§ Problem description
Exactly as written, retype the listing below, omitting the pictures.

+ + + + + + +

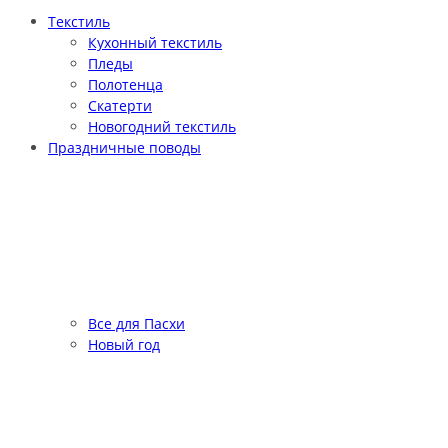
Текстиль
Кухонный текстиль
Пледы
Полотенца
Скатерти
Новогодний текстиль
Праздничные поводы
Все для Пасхи
Новый год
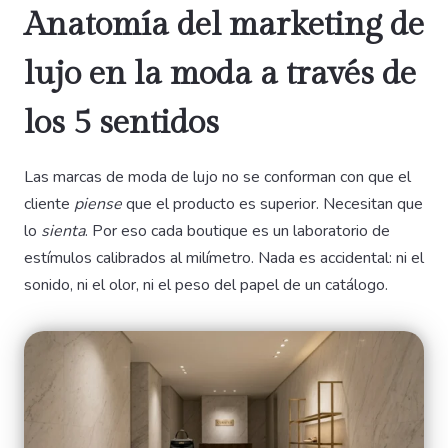
Anatomía del marketing de
lujo en la moda a través de
los 5 sentidos
Las marcas de moda de lujo no se conforman con que el
cliente
piense
que el producto es superior. Necesitan que
lo
sienta
. Por eso cada boutique es un laboratorio de
estímulos calibrados al milímetro. Nada es accidental: ni el
sonido, ni el olor, ni el peso del papel de un catálogo.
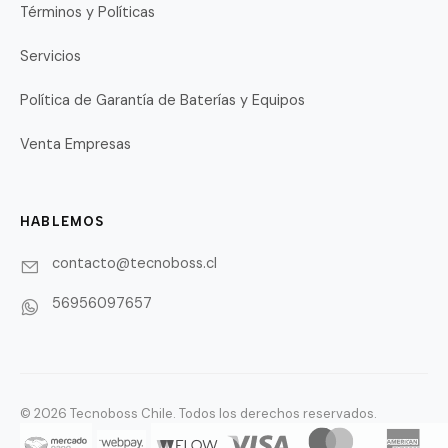
Términos y Políticas
Servicios
Política de Garantía de Baterías y Equipos
Venta Empresas
HABLEMOS
contacto@tecnoboss.cl
56956097657
© 2026 Tecnoboss Chile. Todos los derechos reservados.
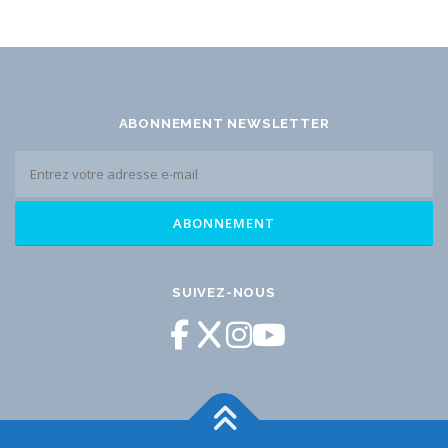
ABONNEMENT NEWSLETTER
SUIVEZ-NOUS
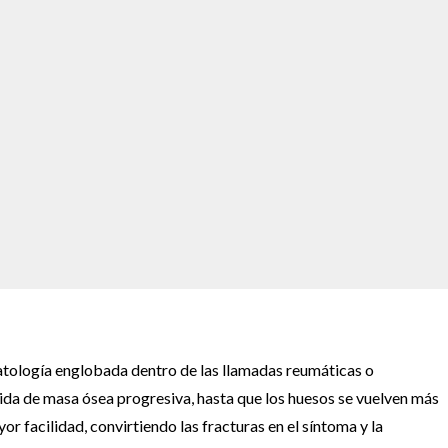
atología englobada dentro de las llamadas reumáticas o
ida de masa ósea progresiva, hasta que los huesos se vuelven más
or facilidad, convirtiendo las fracturas en el síntoma y la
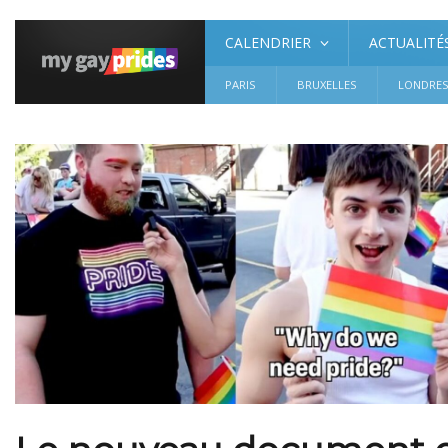
CALENDRIER
ACTUALITÉ
PARIS
BRUXELLES
LONDRE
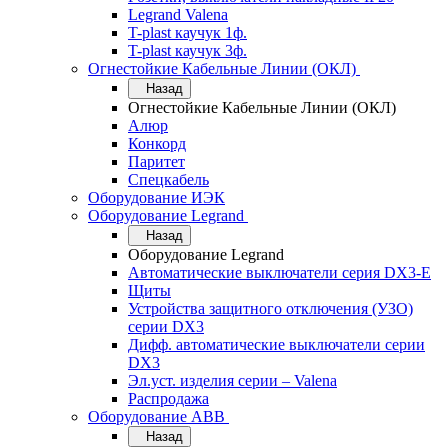
Legrand Valena
T-plast каучук 1ф.
T-plast каучук 3ф.
Огнестойкие Кабельные Линии (ОКЛ)
Назад
Огнестойкие Кабельные Линии (ОКЛ)
Алюр
Конкорд
Паритет
Спецкабель
Оборудование ИЭК
Оборудование Legrand
Назад
Оборудование Legrand
Автоматические выключатели серия DX3-E
Щиты
Устройства защитного отключения (УЗО)
серии DX3
Дифф. автоматические выключатели серии
DX3
Эл.уст. изделия серии – Valena
Распродажа
Оборудование АВВ
Назад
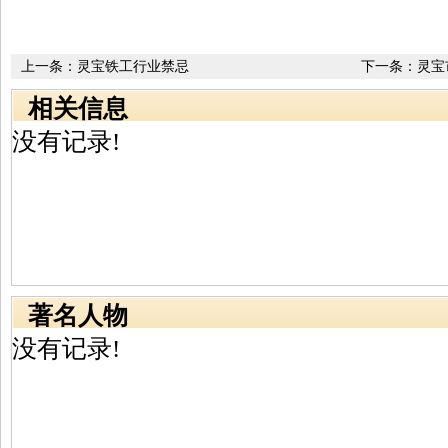
上一条：
灵宝铁工行业禁忌
下一条：
灵宝
相关信息
没有记录!
著名人物
没有记录!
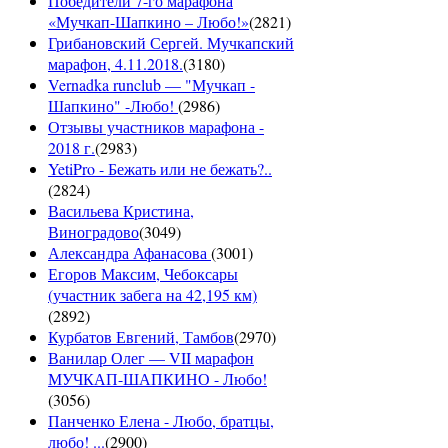
Победители 7-го марафона
«Мучкап-Шапкино – Любо!»
(
2821
)
Грибановский Сергей. Мучкапский
марафон, 4.11.2018.
(
3180
)
Vernadka runclub — "Мучкап -
Шапкино" -Любо!
(
2986
)
Отзывы участников марафона -
2018 г.
(
2983
)
YetiPro - Бежать или не бежать?..
(
2824
)
Васильева Кристина,
Виноградово
(
3049
)
Александра Афанасова
(
3001
)
Егоров Максим, Чебоксары
(участник забега на 42,195 км)
(
2892
)
Курбатов Евгений, Тамбов
(
2970
)
Ванилар Олег — VII марафон
МУЧКАП-ШАПКИНО - Любо!
(
3056
)
Панченко Елена - Любо, братцы,
любо! ...
(
2900
)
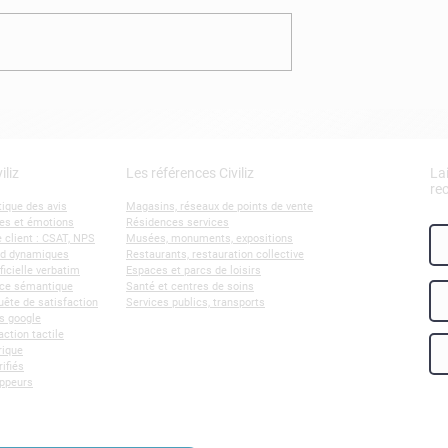
ogle sont-ils
Pourquoi et comment
pour améliorer
répondre aux avis Googl
 client ?
?
iliz
Les références Civiliz
La
re
ique des avis
Magasins, réseaux de points de vente
es et émotions
Résidences services
 client : CSAT, NPS
Musées, monuments, expositions
rd dynamiques
Restaurants, restauration collective
ificielle verbatim
Espaces et parcs de loisirs
ence sémantique
Santé et centres de soins
ête de satisfaction
Services publics, transports
s google
action tactile
rique
rifiés
oppeurs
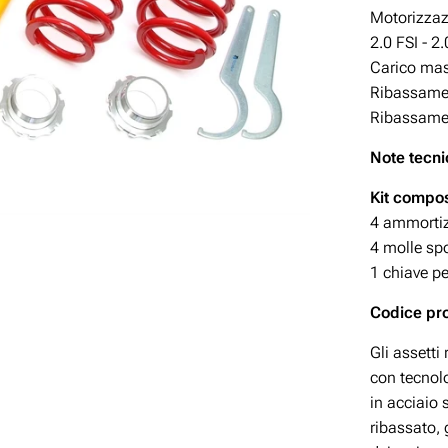
Motorizzazio
2.0 FSI - 2.
Carico mas
Ribassamen
Ribassamen
Note tecni
Kit compos
4 ammortizz
4 molle spo
1 chiave pe
Codice p
Gli assetti
con tecnolo
in acciaio
ribassato, 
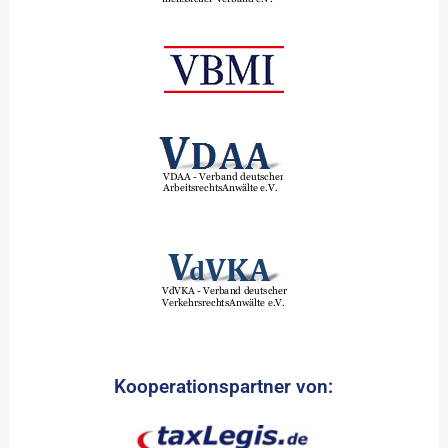
Kooperationspartner von:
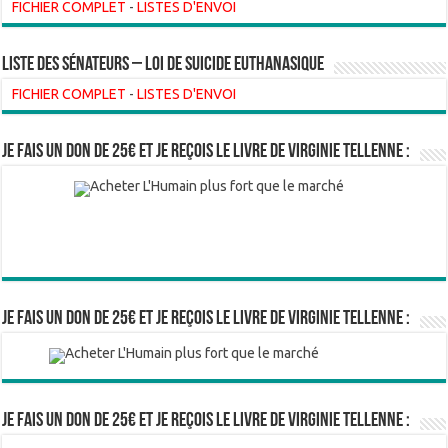
FICHIER COMPLET
-
LISTES D'ENVOI
liste des sénateurs – loi de suicide euthanasique
FICHIER COMPLET
-
LISTES D'ENVOI
Je fais un don de 25€ et je reçois le livre de Virginie Tellenne :
Je fais un don de 25€ et je reçois le livre de Virginie Tellenne :
Je fais un don de 25€ et je reçois le livre de Virginie Tellenne :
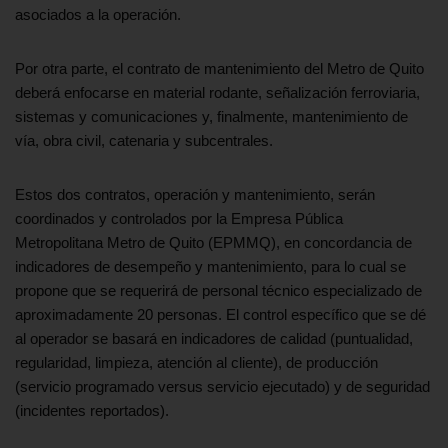
asociados a la operación.
Por otra parte, el contrato de mantenimiento del Metro de Quito
deberá enfocarse en material rodante, señalización ferroviaria,
sistemas y comunicaciones y, finalmente, mantenimiento de
vía, obra civil, catenaria y subcentrales.
Estos dos contratos, operación y mantenimiento, serán
coordinados y controlados por la Empresa Pública
Metropolitana Metro de Quito (EPMMQ), en concordancia de
indicadores de desempeño y mantenimiento, para lo cual se
propone que se requerirá de personal técnico especializado de
aproximadamente 20 personas. El control específico que se dé
al operador se basará en indicadores de calidad (puntualidad,
regularidad, limpieza, atención al cliente), de producción
(servicio programado versus servicio ejecutado) y de seguridad
(incidentes reportados).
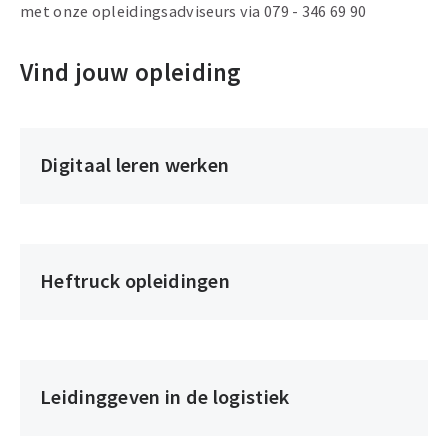
met onze opleidingsadviseurs via 079 - 346 69 90
Vind jouw opleiding
Digitaal leren werken
Digitaal
leren
werken
Heftruck opleidingen
Heftruck
opleidingen
Leidinggeven in de logistiek
Leidinggeven
in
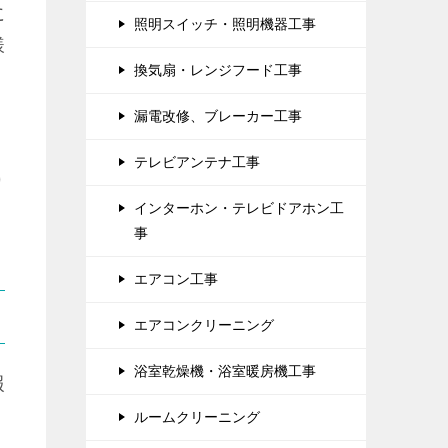
に
照明スイッチ・照明機器工事
様
換気扇・レンジフード工事
漏電改修、ブレーカー工事
。
テレビアンテナ工事
り
インターホン・テレビドアホン工
事
エアコン工事
エアコンクリーニング
浴室乾燥機・浴室暖房機工事
報
ルームクリーニング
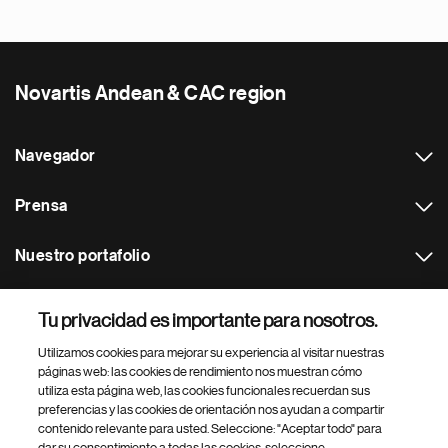
Novartis Andean & CAC region
Navegador
Prensa
Nuestro portafolio
Otras webs
Tu privacidad es importante para nosotros.
Utilizamos cookies para mejorar su experiencia al visitar nuestras
Footer Site Search
páginas web: las cookies de rendimiento nos muestran cómo
utiliza esta página web, las cookies funcionales recuerdan sus
preferencias y las cookies de orientación nos ayudan a compartir
contenido relevante para usted. Seleccione: "Aceptar todo" para
dar su consentimiento a todas las cookies, seleccione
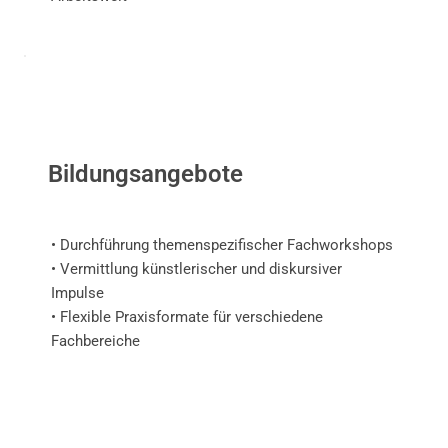
Bildungsangebote
• Durchführung themenspezifischer Fachworkshops
• Vermittlung künstlerischer und diskursiver
Impulse
• Flexible Praxisformate für verschiedene
Fachbereiche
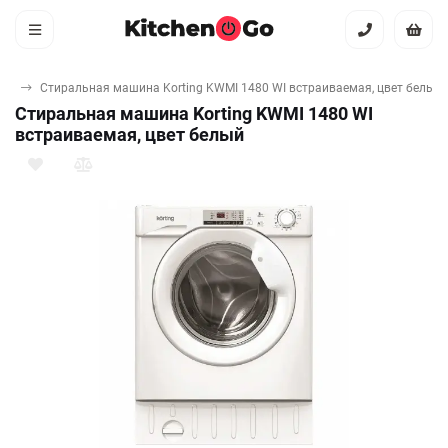
ны
Стиральная машина Korting KWMI 1480 WI встраиваемая, цвет белый
Стиральная машина Korting KWMI 1480 WI
встраиваемая, цвет белый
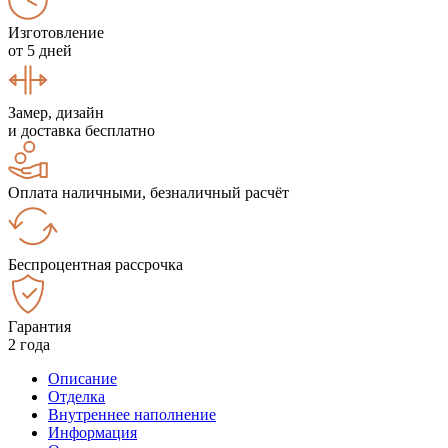
Изготовление
от 5 дней
Замер, дизайн
и доставка бесплатно
Оплата наличными, безналичный расчёт
Беспроцентная рассрочка
Гарантия
2 года
Описание
Отделка
Внутреннее наполнение
Информация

+ + + + + + +

§ Answer section
Текстиль
Кухонный текстиль
Пледы
Полотенца
Скатерти
Новогодний текстиль
Праздничные поводы
Все для Пасхи
Новый год
Anatomía del marketing de
lujo en la moda a través de
los 5 sentidos
Las marcas de moda de lujo no se conforman con que el
cliente
piense
que el producto es superior. Necesitan que
lo
sienta
. Por eso cada boutique es un laboratorio de
estímulos calibrados al milímetro. Nada es accidental: ni el
sonido, ni el olor, ni el peso del papel de un catálogo.
Términos y Políticas
Servicios
Política de Garantía de Baterías y Equipos
Venta Empresas
HABLEMOS
contacto@tecnoboss.cl
56956097657
© 2026 Tecnoboss Chile. Todos los derechos reservados.
ABONNEMENT NEWSLETTER
SUIVEZ-NOUS
atología englobada dentro de las llamadas reumáticas o
ida de masa ósea progresiva, hasta que los huesos se vuelven más
or facilidad, convirtiendo las fracturas en el síntoma y la
CALENDRIER
ACTUALITÉ
PARIS
BRUXELLES
LONDRE
Legrand Valena
T-plast каучук 1ф.
T-plast каучук 3ф.
Огнестойкие Кабельные Линии (ОКЛ)
Назад
Огнестойкие Кабельные Линии (ОКЛ)
Алюр
Конкорд
Паритет
Спецкабель
Оборудование ИЭК
Оборудование Legrand
Назад
Оборудование Legrand
Автоматические выключатели серия DX3-E
Щиты
Устройства защитного отключения (УЗО)
серии DX3
Дифф. автоматические выключатели серии
DX3
Эл.уст. изделия серии – Valena
Распродажа
Оборудование АВВ
Назад
上一条：
灵宝铁工行业禁忌
下一条：
灵宝
相关信息
没有记录!
著名人物
没有记录!
Победители 7-го марафона
«Мучкап-Шапкино – Любо!»
(
2821
)
Грибановский Сергей. Мучкапский
марафон, 4.11.2018.
(
3180
)
Vernadka runclub — "Мучкап -
Шапкино" -Любо!
(
2986
)
Отзывы участников марафона -
2018 г.
(
2983
)
YetiPro - Бежать или не бежать?..
(
2824
)
Васильева Кристина,
Виноградово
(
3049
)
Александра Афанасова
(
3001
)
Егоров Максим, Чебоксары
(участник забега на 42,195 км)
(
2892
)
Курбатов Евгений, Тамбов
(
2970
)
Ванилар Олег — VII марафон
МУЧКАП-ШАПКИНО - Любо!
(
3056
)
Панченко Елена - Любо, братцы,
любо! ...
(
2900
)
ogle sont-ils
Pourquoi et comment
pour améliorer
répondre aux avis Googl
 client ?
?
iliz
Les références Civiliz
La
re
ique des avis
Magasins, réseaux de points de vente
es et émotions
Résidences services
 client : CSAT, NPS
Musées, monuments, expositions
rd dynamiques
Restaurants, restauration collective
ificielle verbatim
Espaces et parcs de loisirs
ence sémantique
Santé et centres de soins
ête de satisfaction
Services publics, transports
s google
action tactile
rique
rifiés
oppeurs
Motorizzazio
2.0 FSI - 2.
Carico mas
Ribassamen
Ribassamen
Note tecni
Kit compos
4 ammortizz
4 molle spo
1 chiave pe
Codice p
Gli assetti
con tecnolo
in acciaio
ribassato, 
Kooperationspartner von:
FICHIER COMPLET
-
LISTES D'ENVOI
liste des sénateurs – loi de suicide euthanasique
FICHIER COMPLET
-
LISTES D'ENVOI
Je fais un don de 25€ et je reçois le livre de Virginie Tellenne :
Je fais un don de 25€ et je reçois le livre de Virginie Tellenne :
Je fais un don de 25€ et je reçois le livre de Virginie Tellenne :
asociados a la operación.
Por otra parte, el contrato de mantenimiento del Metro de Quito
deberá enfocarse en material rodante, señalización ferroviaria,
sistemas y comunicaciones y, finalmente, mantenimiento de
vía, obra civil, catenaria y subcentrales.
Estos dos contratos, operación y mantenimiento, serán
coordinados y controlados por la Empresa Pública
Metropolitana Metro de Quito (EPMMQ), en concordancia de
indicadores de desempeño y mantenimiento, para lo cual se
propone que se requerirá de personal técnico especializado de
aproximadamente 20 personas. El control específico que se dé
al operador se basará en indicadores de calidad (puntualidad,
regularidad, limpieza, atención al cliente), de producción
(servicio programado versus servicio ejecutado) y de seguridad
(incidentes reportados).
met onze opleidingsadviseurs via 079 - 346 69 90
Vind jouw opleiding
Digitaal leren werken
Digitaal
leren
werken
Heftruck opleidingen
Heftruck
opleidingen
Leidinggeven in de logistiek
Leidinggeven
in
に
照明スイッチ・照明機器工事
様
換気扇・レンジフード工事
漏電改修、ブレーカー工事
。
テレビアンテナ工事
り
インターホン・テレビドアホン工
事
エアコン工事
エアコンクリーニング
浴室乾燥機・浴室暖房機工事
報
ルームクリーニング
Novartis Andean & CAC region
Navegador
Prensa
Nuestro portafolio
Otras webs
Tu privacidad es importante para nosotros.
Utilizamos cookies para mejorar su experiencia al visitar nuestras
Footer Site Search
páginas web: las cookies de rendimiento nos muestran cómo
utiliza esta página web, las cookies funcionales recuerdan sus
preferencias y las cookies de orientación nos ayudan a compartir
contenido relevante para usted. Seleccione: "Aceptar todo" para
dar su consentimiento a todas las cookies, seleccione
Bildungsangebote
• Durchführung themenspezifischer Fachworkshops
• Vermittlung künstlerischer und diskursiver
Impulse
• Flexible Praxisformate für verschiedene
Fachbereiche
ны
Стиральная машина Korting KWMI 1480 WI встраиваемая, цвет белый
Стиральная машина Korting KWMI 1480 WI
встраиваемая, цвет белый
Изготовление
от 5 дней
Замер, дизайн
и доставка бесплатно
Оплата наличными, безналичный расчёт
Беспроцентная рассрочка
Гарантия
2 года
Описание
Отделка
Внутреннее наполнение
Информация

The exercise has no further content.